Records from a collection:
══════════

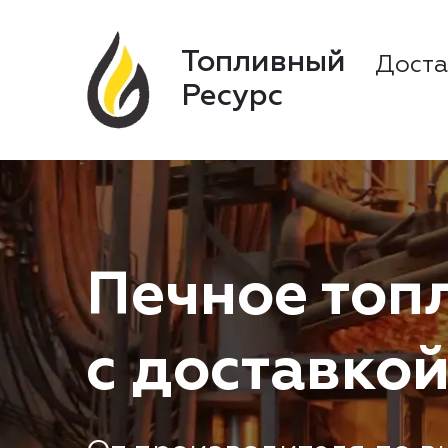
Топливный
Доста
Ресурс
Печное топ
с доставкой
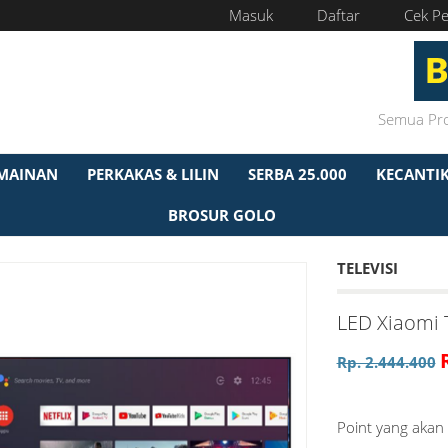
Masuk
Daftar
Cek P
MAINAN
PERKAKAS & LILIN
SERBA 25.000
KECANTI
BROSUR GOLO
TELEVISI
LED Xiaomi 
Rp. 2.444.400
Point yang akan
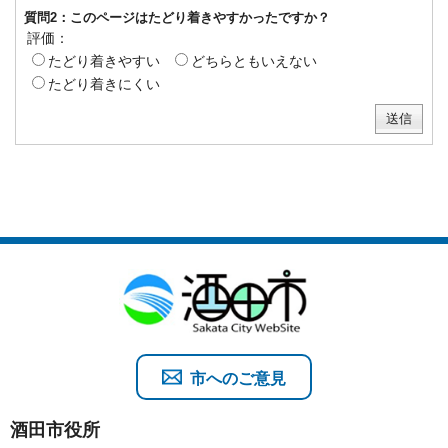
質問2：このページはたどり着きやすかったですか？
評価：
たどり着きやすい
どちらともいえない
たどり着きにくい
市へのご意見
酒田市役所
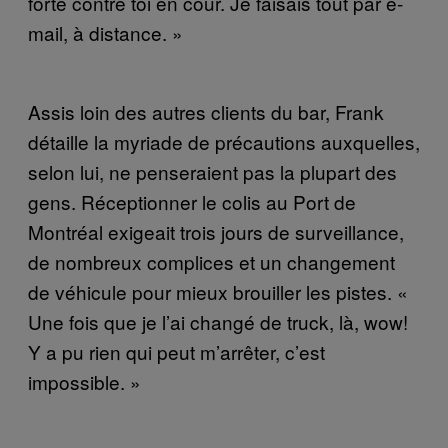
forte contre toi en cour. Je faisais tout par e-
mail, à distance. »
Assis loin des autres clients du bar, Frank
détaille la myriade de précautions auxquelles,
selon lui, ne penseraient pas la plupart des
gens. Réceptionner le colis au Port de
Montréal exigeait trois jours de surveillance,
de nombreux complices et un changement
de véhicule pour mieux brouiller les pistes. «
Une fois que je l’ai changé de truck, là, wow!
Y a pu rien qui peut m’arrêter, c’est
impossible. »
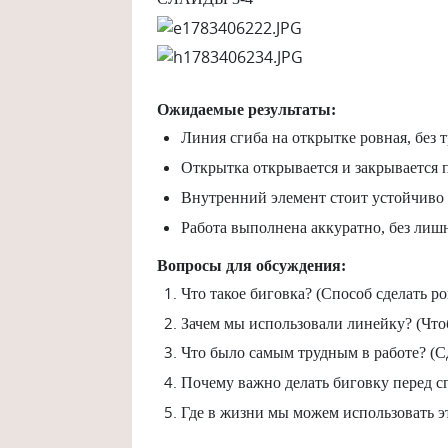
Ожидаемые результаты:
Линия сгиба на открытке ровная, без 
Открытка открывается и закрывается 
Внутренний элемент стоит устойчиво 
Работа выполнена аккуратно, без лишн
Вопросы для обсуждения:
Что такое биговка? (Способ сделать р
Зачем мы использовали линейку? (Что
Что было самым трудным в работе? (Сд
Почему важно делать биговку перед с
Где в жизни мы можем использовать эт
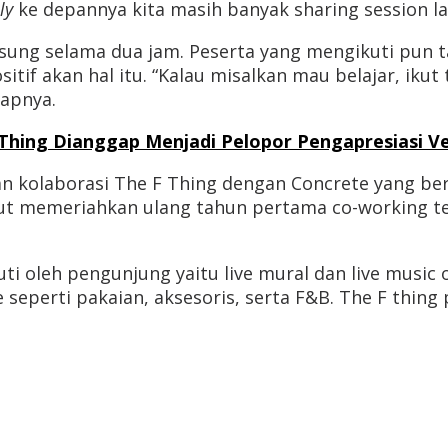
ly
ke depannya kita masih banyak sharing session la
ngsung selama dua jam. Peserta yang mengikuti pun
tif akan hal itu. “Kalau misalkan mau belajar, ik
capnya.
F Thing Dianggap Menjadi Pelopor Pengapresiasi V
n kolaborasi The F Thing dengan Concrete yang ber
rut memeriahkan ulang tahun pertama co-working te
kuti oleh pengunjung yaitu live mural dan live music
 seperti pakaian, aksesoris, serta F&B. The F th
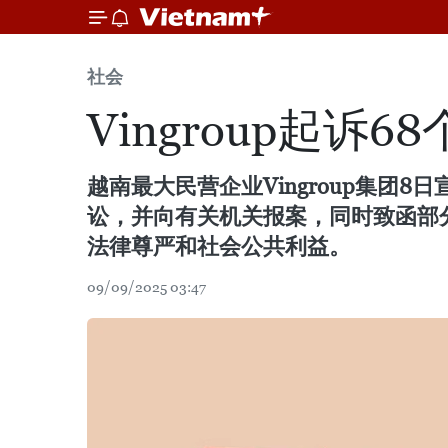
社会
Vingroup起
越南最大民营企业Vingroup集团
讼，并向有关机关报案，同时致函部分
法律尊严和社会公共利益。
09/09/2025 03:47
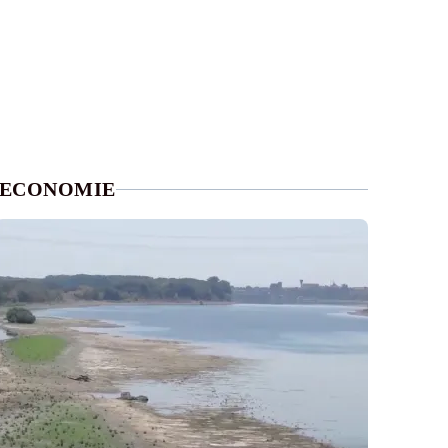
ECONOMIE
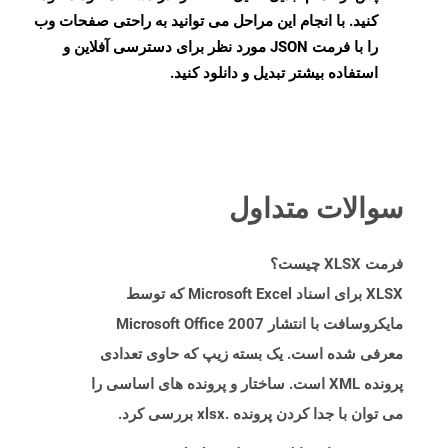
کنید. با انجام این مراحل می توانید به راحتی صفحات وب
را با فرمت JSON مورد نظر برای دسترسی آفلاین و
استفاده بیشتر تبدیل و دانلود کنید.
سوالات متداول
فرمت XLSX چیست؟
XLSX برای اسناد Microsoft Excel که توسط
مایکروسافت با انتشار Microsoft Office 2007
معرفی شده است. یک بسته زیپ که حاوی تعدادی
پرونده XML است. ساختار و پرونده های اساسی را
می توان با جدا کردن پرونده .xlsx بررسی کرد.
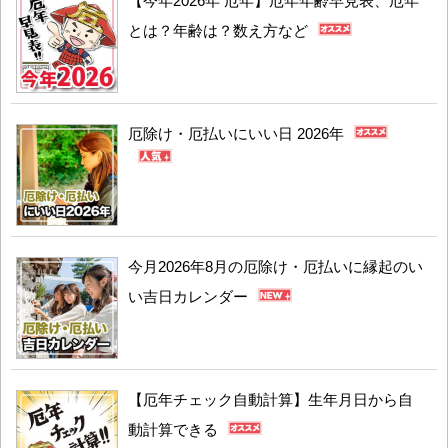
【今年2026年 厄年】厄年年齢早見表、厄年
とは？年齢は？数え方など
厄除け・厄払いにいい日 2026年
今月2026年8月の厄除け・厄払いに縁起のい
い吉日カレンダー
【厄年チェック自動計算】生年月日から自
動計算できる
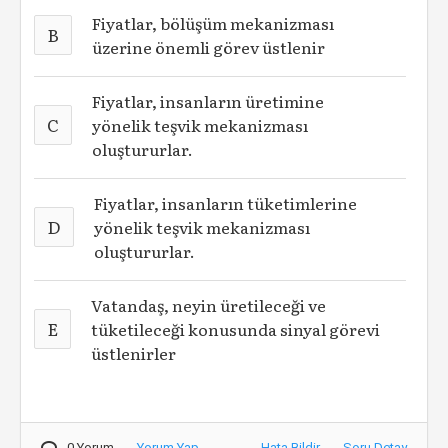
Fiyatlar, bölüşüm mekanizması
B
üzerine önemli görev üstlenir
Fiyatlar, insanların üretimine
C
yönelik teşvik mekanizması
oluştururlar.
Fiyatlar, insanların tüketimlerine
D
yönelik teşvik mekanizması
oluştururlar.
Vatandaş, neyin üretileceği ve
E
tüketileceği konusunda sinyal görevi
üstlenirler
0 Yorum
Yorum Yap
Hata Bildir
Soru Detay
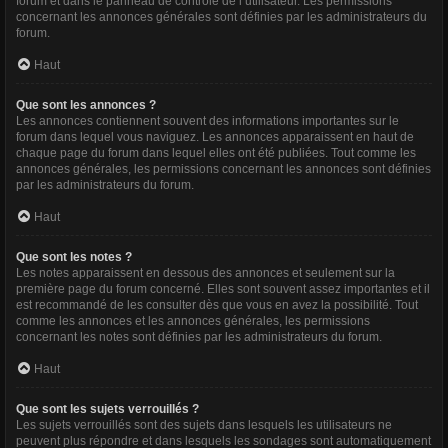
forum et dans le panneau de contrôle de l’utilisateur. Les permissions
concernant les annonces générales sont définies par les administrateurs du
forum.
Haut
Que sont les annonces ?
Les annonces contiennent souvent des informations importantes sur le
forum dans lequel vous naviguez. Les annonces apparaissent en haut de
chaque page du forum dans lequel elles ont été publiées. Tout comme les
annonces générales, les permissions concernant les annonces sont définies
par les administrateurs du forum.
Haut
Que sont les notes ?
Les notes apparaissent en dessous des annonces et seulement sur la
première page du forum concerné. Elles sont souvent assez importantes et il
est recommandé de les consulter dès que vous en avez la possibilité. Tout
comme les annonces et les annonces générales, les permissions
concernant les notes sont définies par les administrateurs du forum.
Haut
Que sont les sujets verrouillés ?
Les sujets verrouillés sont des sujets dans lesquels les utilisateurs ne
peuvent plus répondre et dans lesquels les sondages sont automatiquement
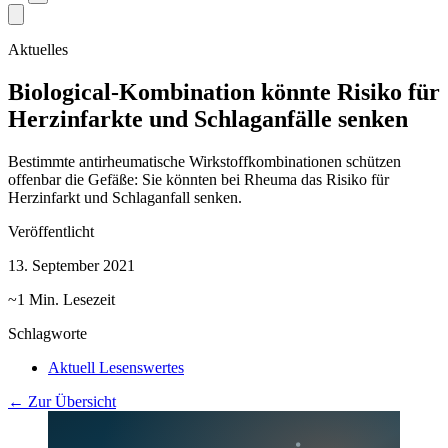
Aktuelles
Biological-Kombination könnte Risiko für
Herzinfarkte und Schlaganfälle senken
Bestimmte antirheumatische Wirkstoffkombinationen schützen
offenbar die Gefäße: Sie könnten bei Rheuma das Risiko für
Herzinfarkt und Schlaganfall senken.
Veröffentlicht
13. September 2021
~1 Min. Lesezeit
Schlagworte
Aktuell Lesenswertes
← Zur Übersicht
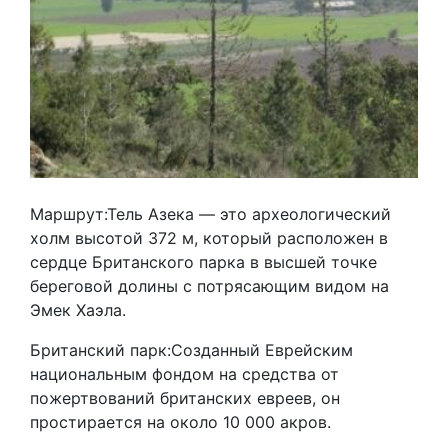
Маршрут:Тель Азека — это археологический
холм высотой 372 м, который расположен в
сердце Британского парка в высшей точке
береговой долины с потрясающим видом на
Эмек Хаэла.
Британский парк:Созданный Еврейским
национальным фондом на средства от
пожертвований британских евреев, он
простирается на около 10 000 акров.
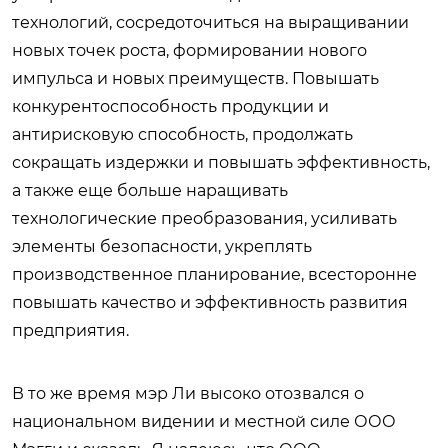
технологий, сосредоточиться на выращивании
новых точек роста, формировании нового
импульса и новых преимуществ. Повышать
конкурентоспособность продукции и
антирисковую способность, продолжать
сокращать издержки и повышать эффективность,
а также еще больше наращивать
технологические преобразования, усиливать
элементы безопасности, укреплять
производственное планирование, всесторонне
повышать качество и эффективность развития
предприятия.
В то же время мэр Ли высоко отозвался о
национальном видении и местной силе ООО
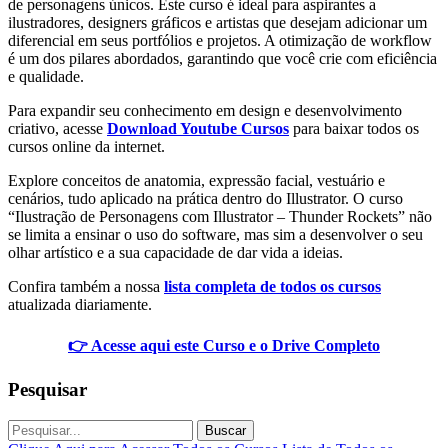
de personagens únicos. Este curso é ideal para aspirantes a
ilustradores, designers gráficos e artistas que desejam adicionar um
diferencial em seus portfólios e projetos. A otimização de workflow
é um dos pilares abordados, garantindo que você crie com eficiência
e qualidade.
Para expandir seu conhecimento em design e desenvolvimento
criativo, acesse
Download Youtube Cursos
para baixar todos os
cursos online da internet.
Explore conceitos de anatomia, expressão facial, vestuário e
cenários, tudo aplicado na prática dentro do Illustrator. O curso
“Ilustração de Personagens com Illustrator – Thunder Rockets” não
se limita a ensinar o uso do software, mas sim a desenvolver o seu
olhar artístico e a sua capacidade de dar vida a ideias.
Confira também a nossa
lista completa de todos os cursos
atualizada diariamente.
👉 Acesse aqui este Curso e o Drive Completo
Pesquisar
Buscar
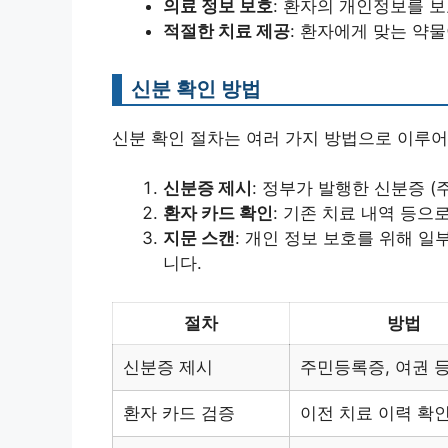
의료 정보 보호
: 환자의 개인정보를 보
적절한 치료 제공
: 환자에게 맞는 약
신분 확인 방법
신분 확인 절차는 여러 가지 방법으로 이루어
신분증 제시
: 정부가 발행한 신분증 (
환자 카드 확인
: 기존 치료 내역 등으
지문 스캔
: 개인 정보 보호를 위해 
니다.
절차
방법
신분증 제시
주민등록증, 여권 
환자 카드 검증
이전 치료 이력 확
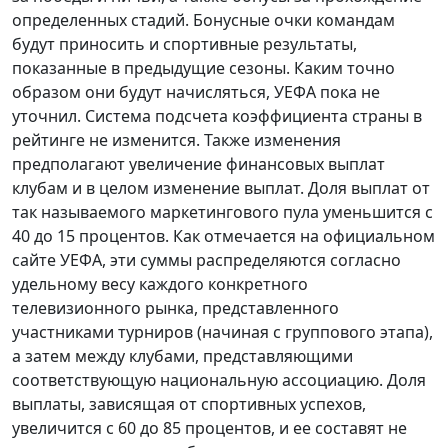
определенных стадий. Бонусные очки командам
будут приносить и спортивные результаты,
показанные в предыдущие сезоны. Каким точно
образом они будут начисляться, УЕФА пока не
уточнил. Система подсчета коэффициента страны в
рейтинге не изменится. Также изменения
предполагают увеличение финансовых выплат
клубам и в целом изменение выплат. Доля выплат от
так называемого маркетингового пула уменьшится с
40 до 15 процентов. Как отмечается на официальном
сайте УЕФА, эти суммы распределяются согласно
удельному весу каждого конкретного
телевизионного рынка, представленного
участниками турниров (начиная с группового этапа),
а затем между клубами, представляющими
соответствующую национальную ассоциацию. Доля
выплаты, зависящая от спортивных успехов,
увеличится с 60 до 85 процентов, и ее составят не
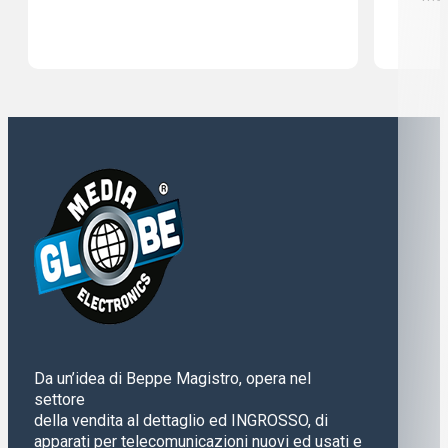
Da un’idea di Beppe Magistro, opera nel
settore
della vendita al dettaglio ed INGROSSO, di
apparati per telecomunicazioni nuovi ed usati e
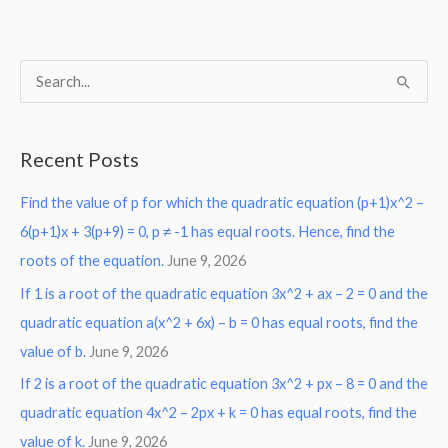
S
e
a
Recent Posts
r
Find the value of p for which the quadratic equation (p+1)x^2 –
c
6(p+1)x + 3(p+9) = 0, p ≠ -1 has equal roots. Hence, find the
h
roots of the equation.
June 9, 2026
f
o
If 1 is a root of the quadratic equation 3x^2 + ax – 2 = 0 and the
r
quadratic equation a(x^2 + 6x) – b = 0 has equal roots, find the
:
value of b.
June 9, 2026
If 2 is a root of the quadratic equation 3x^2 + px – 8 = 0 and the
quadratic equation 4x^2 – 2px + k = 0 has equal roots, find the
value of k.
June 9, 2026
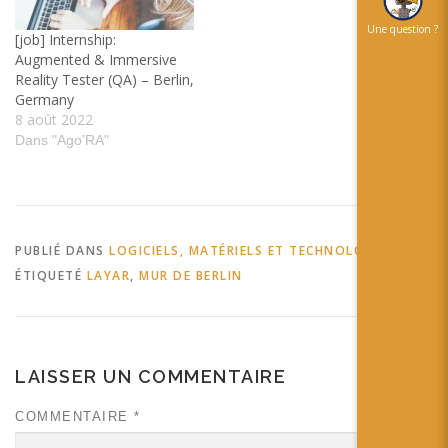
glass…
Une question ?
[job] Internship:
Augmented & Immersive
Reality Tester (QA) – Berlin,
Germany
8 août 2022
Dans "Ago’RA"
PUBLIÉ DANS
LOGICIELS, MATÉRIELS ET TECHNOLOGIES
ÉTIQUETÉ
LAYAR
,
MUR DE BERLIN
LAISSER UN COMMENTAIRE
COMMENTAIRE
*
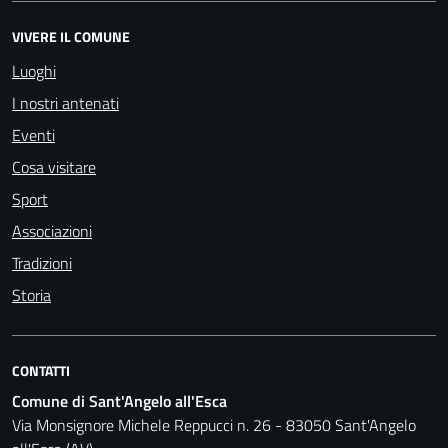
VIVERE IL COMUNE
Luoghi
I nostri antenati
Eventi
Cosa visitare
Sport
Associazioni
Tradizioni
Storia
CONTATTI
Comune di Sant'Angelo all'Esca
Via Monsignore Michele Reppucci n. 26 - 83050 Sant'Angelo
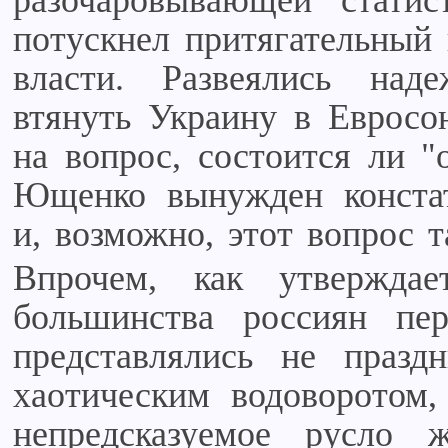
разочаровывающей статис
потускнел притягательный 
власти. Развеялись над
втянуть Украину в Евросо
на вопрос, состоится ли "
Ющенко вынужден констат
и, возможно, этот вопрос т
Впрочем, как утвержда
большинства россиян пе
представлялись не празд
хаотическим водоворотом,
непредсказуемое русло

══════════

Please transcribe, word for word, every line from the first line of the records above through the line containing "فرمت XLSX چیست؟", and leave out any pictures.

Топливный
Доста
Ресурс
Печное топ
с доставкой
Masuk
Daftar
Cek P
MAINAN
PERKAKAS & LILIN
SERBA 25.000
KECANTI
BROSUR GOLO
TELEVISI
LED Xiaomi 
Rp. 2.444.400
Point yang akan
質問2：このページはたどり着きやすかったですか？
評価：
たどり着きやすい
どちらともいえない
たどり着きにくい
市へのご意見
酒田市役所
forte contre toi en cour. Je faisais tout par e-
mail, à distance. »
Assis loin des autres clients du bar, Frank
détaille la myriade de précautions auxquelles,
selon lui, ne penseraient pas la plupart des
gens. Réceptionner le colis au Port de
Montréal exigeait trois jours de surveillance,
de nombreux complices et un changement
de véhicule pour mieux brouiller les pistes. «
Une fois que je l’ai changé de truck, là, wow!
Y a pu rien qui peut m’arrêter, c’est
impossible. »
Ожидаемые результаты:
Линия сгиба на открытке ровная, без 
Открытка открывается и закрывается 
Внутренний элемент стоит устойчиво 
Работа выполнена аккуратно, без лишн
Вопросы для обсуждения:
Что такое биговка? (Способ сделать р
Зачем мы использовали линейку? (Что
Что было самым трудным в работе? (Сд
Почему важно делать биговку перед с
Где в жизни мы можем использовать эт
ly
ke depannya kita masih banyak sharing session la
ngsung selama dua jam. Peserta yang mengikuti pun
tif akan hal itu. “Kalau misalkan mau belajar, ik
capnya.
F Thing Dianggap Menjadi Pelopor Pengapresiasi V
n kolaborasi The F Thing dengan Concrete yang ber
rut memeriahkan ulang tahun pertama co-working te
kuti oleh pengunjung yaitu live mural dan live music
 seperti pakaian, aksesoris, serta F&B. The F th
社会
Vingroup起
越南最大民营企业Vingroup集团
讼，并向有关机关报案，同时致函部分
法律尊严和社会公共利益。
09/09/2025 03:47
ECONOMIE
کنید. با انجام این مراحل می توانید به راحتی صفحات وب
را با فرمت JSON مورد نظر برای دسترسی آفلاین و
استفاده بیشتر تبدیل و دانلود کنید.
سوالات متداول
فرمت XLSX چیست؟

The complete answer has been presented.